11) Enfin, contrairement à ce que la recourante soutient, les chances de succès du recours ne sont pas manifestes. Si certes, elle invoque avoir travaillé pendant vingt-cinq années au service de l'État, elle a reconnu avoir falsifié ses EEDP du 27 octobre 2015 et EEDM du 11 décembre 2018. Sa faute n'est en conséquence pas contestée et fonde, de prime abord, le prononcé d'une sanction, ce même si, comme elle l'allègue, son supérieur aurait expressément renoncé, pendant sept mois, à entreprendre des démarches à son encontre. Le fait que la recourante soit cadre supérieure (art. 2 al. 2 du règlement sur les cadres supérieurs de l'administration cantonale du 22 décembre 1975 ; RCSAC - B 5 05.03) et s'occupe des ressources humaines conforte, à première vue, la gravité de la faute.

En conséquence, prima facie, les raisons pour exécuter immédiatement la décision entreprise sont plus importantes que celles justifiant le report de son exécution.

Au vu de ce qui précède, la restitution de l'effet suspensif sera refusée.

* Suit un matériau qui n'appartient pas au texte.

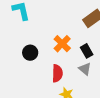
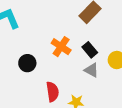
red semicircle: (57, 73) -> (52, 92), moved

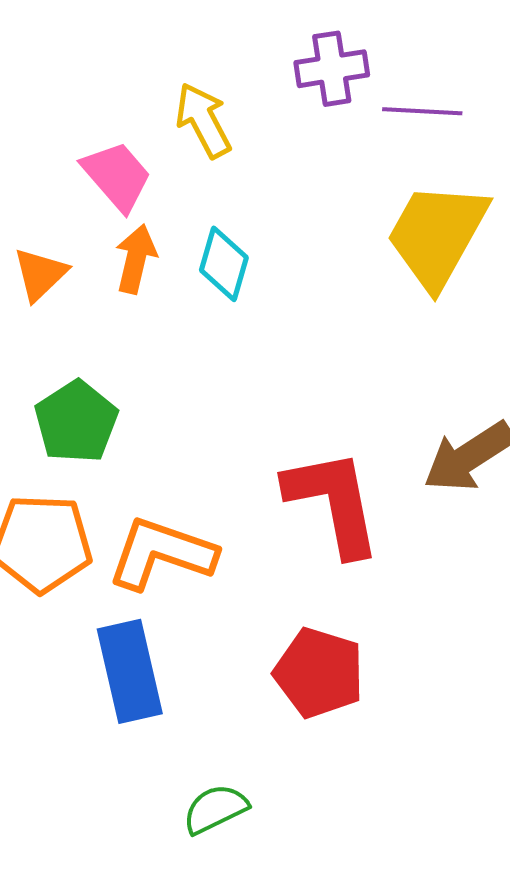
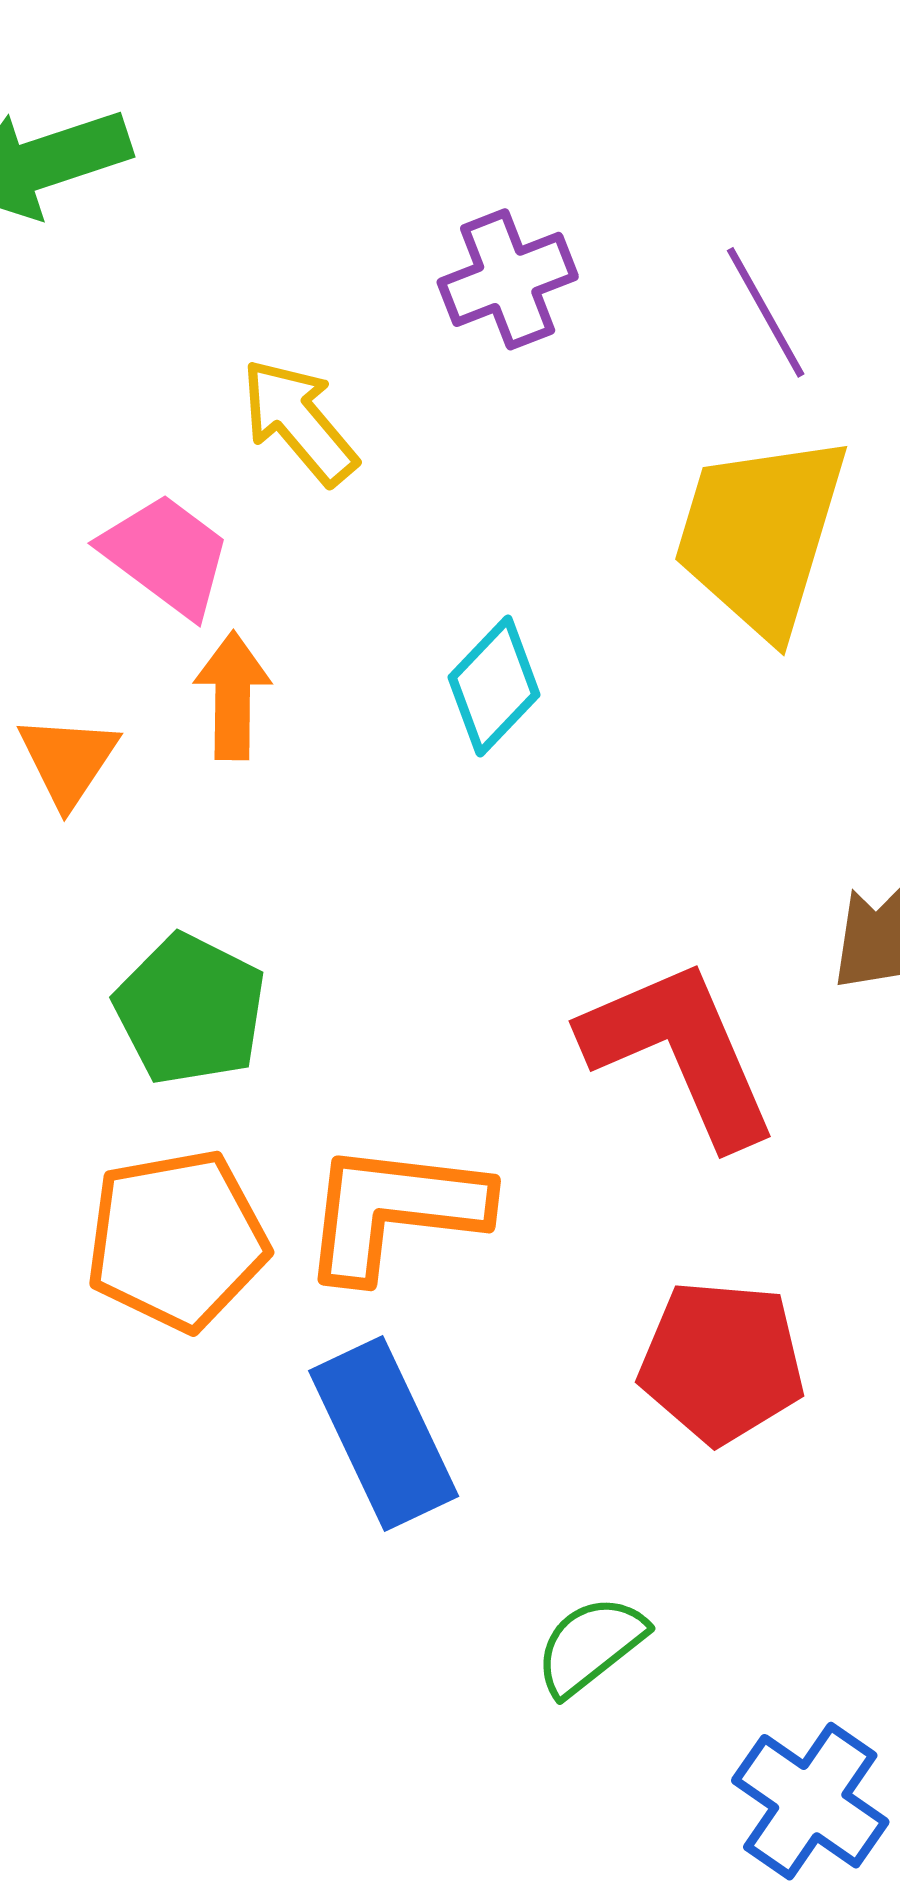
purple line: (422, 111) -> (766, 312), moved, turned 70
cyan diamond: (224, 264) -> (494, 686), moved, turned 40

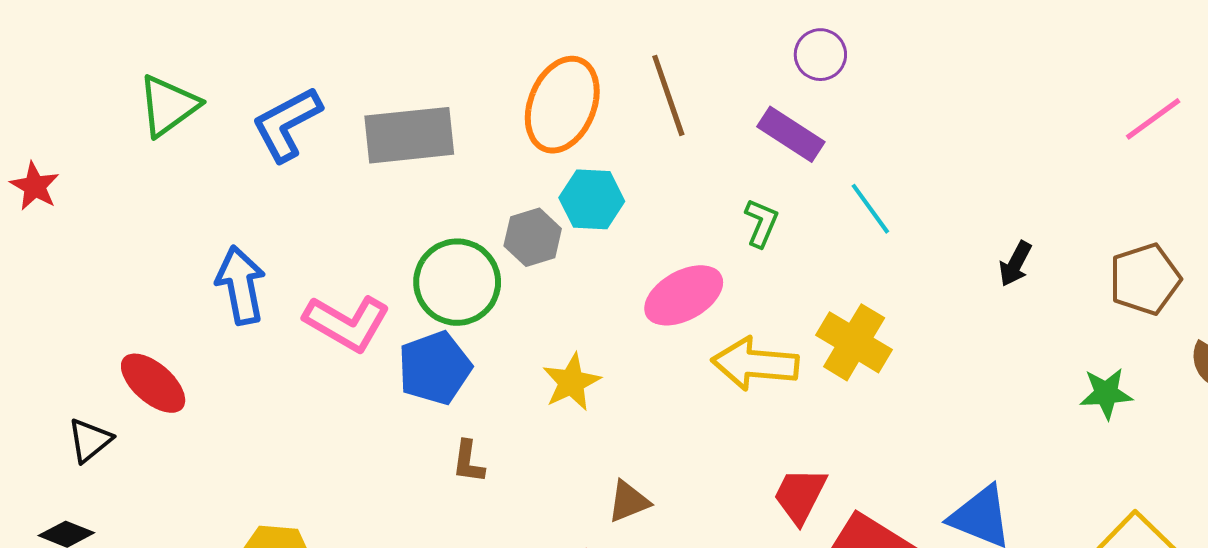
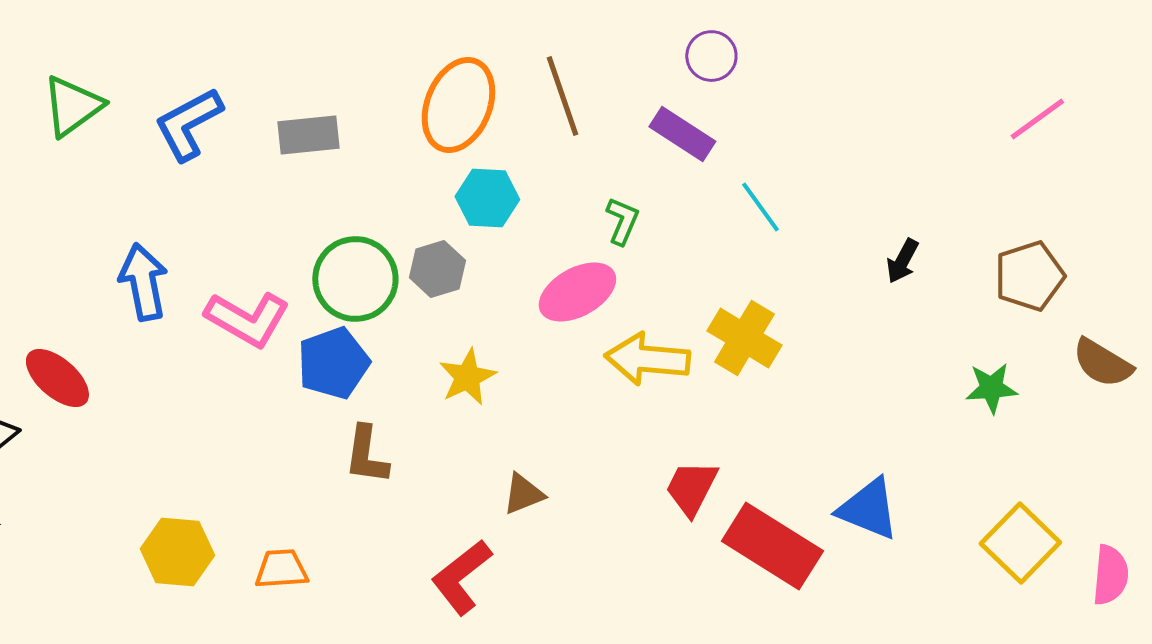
gray rectangle: (409, 135) -> (308, 135), size x0.7
green L-shape: (761, 223) -> (622, 221), moved
gray hexagon: (533, 237) -> (437, 269), moved
brown L-shape: (468, 462) -> (366, 455), size x1.4

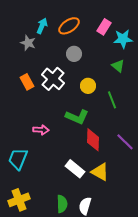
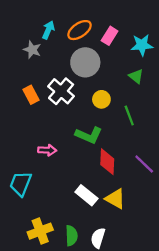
pink rectangle: (104, 27) -> (110, 36), moved
gray circle: (74, 54) -> (85, 62), size x1.6
yellow cross: (19, 200) -> (40, 231), moved

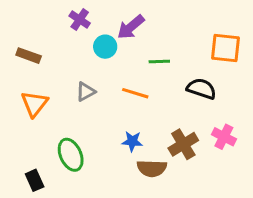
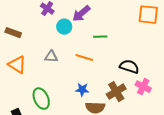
orange square: (225, 48) -> (148, 15), moved
black semicircle: (201, 89) -> (129, 67), moved
gray triangle: (86, 92) -> (51, 57), turned 32
orange triangle: (35, 104) -> (17, 65), turned -36

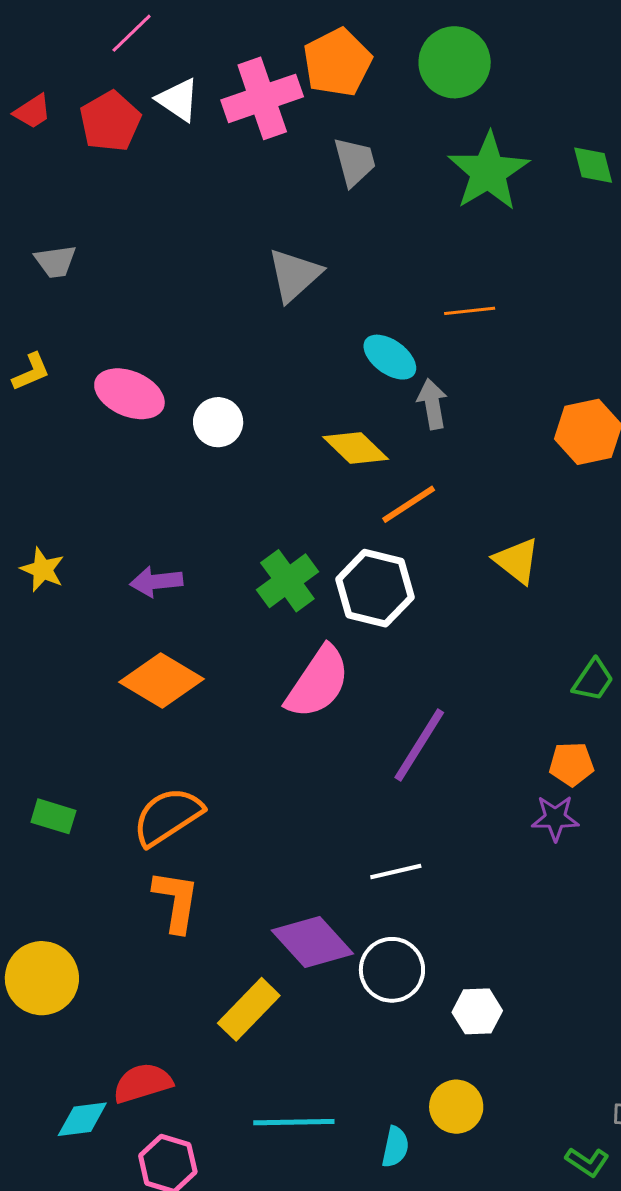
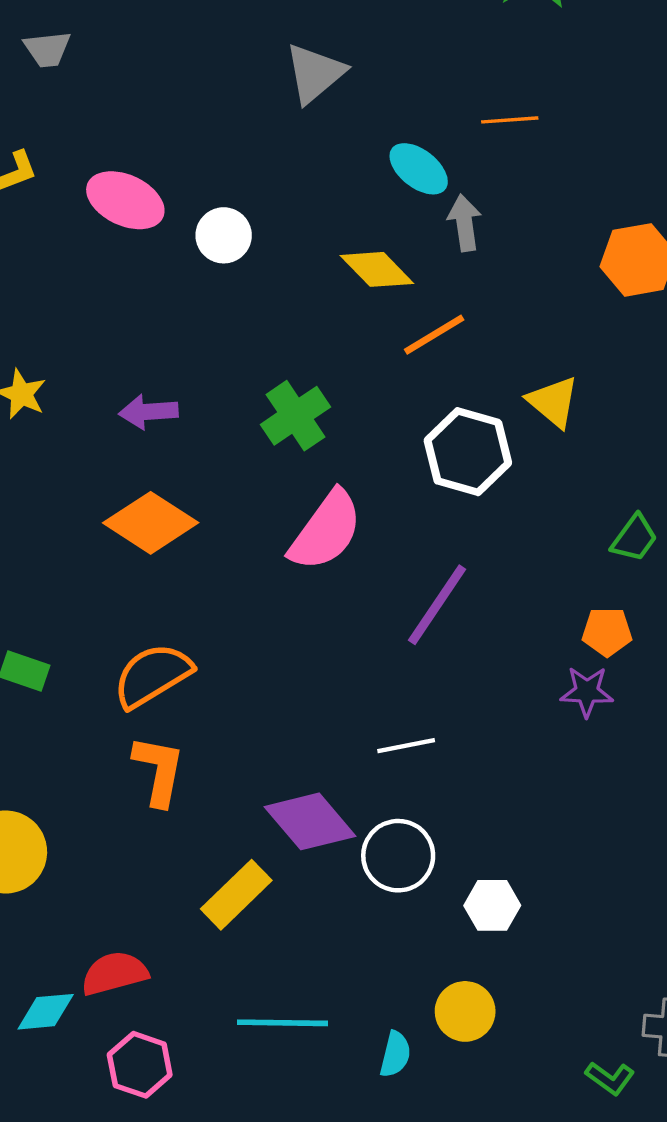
white hexagon: (375, 588) -> (468, 452), moved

12) Le sort des frais sera réservé jusqu'à droit jugé au fond.

LA CHAMBRE ADMINISTRATIVE

refuse de restituer l'effet suspensif au recours de Madame A______ contre l'arrêté du Conseil d'État du 14 octobre 2020 ;

réserve le sort des frais de la procédure jusqu'à droit jugé au fond ;

dit que, conformément aux art. 82 ss de la loi fédérale sur le Tribunal fédéral du 17 juin 2005 (LTF - RS 173.110), le présent arrêt peut être porté dans les trente jours qui suivent sa notification par-devant le Tribunal fédéral ;

- par la voie du recours en matière de droit public, s'il porte sur les rapports de travail entre les parties et que la valeur litigieuse n'est pas inférieure à CHF 15'000.- ;

- par la voie du recours en matière de droit public, si la valeur litigieuse est inférieure à CHF 15'000.- et que la contestation porte sur une question juridique de principe ;

- par la voie du recours constitutionnel subsidiaire, aux conditions posées par les art. 113 ss LTF, si la valeur litigieuse est inférieure à CHF 15'000.- ;

le mémoire de recours doit indiquer les conclusions, motifs et moyens de preuve et porter la signature du recourant ou de son mandataire ; il doit être adressé au Tribunal fédéral, Schweizerhofquai 6, 6004 Lucerne, par voie postale ou par voie électronique aux conditions de l'art. 42 LTF. Le présent arrêt et les pièces en possession du recourant, invoquées comme moyens de preuve, doivent être joints à l'envoi ;

communique la présente décision, en copie, à Me Romain Jordan, avocat de la recourante, ainsi qu'au Conseil d'État, soit pour l'office du personnel de l'État.

 

 

 

Le vice-président :

 

 

C. Mascotto

 

 

 

Copie conforme de cette décision a été communiquée aux parties.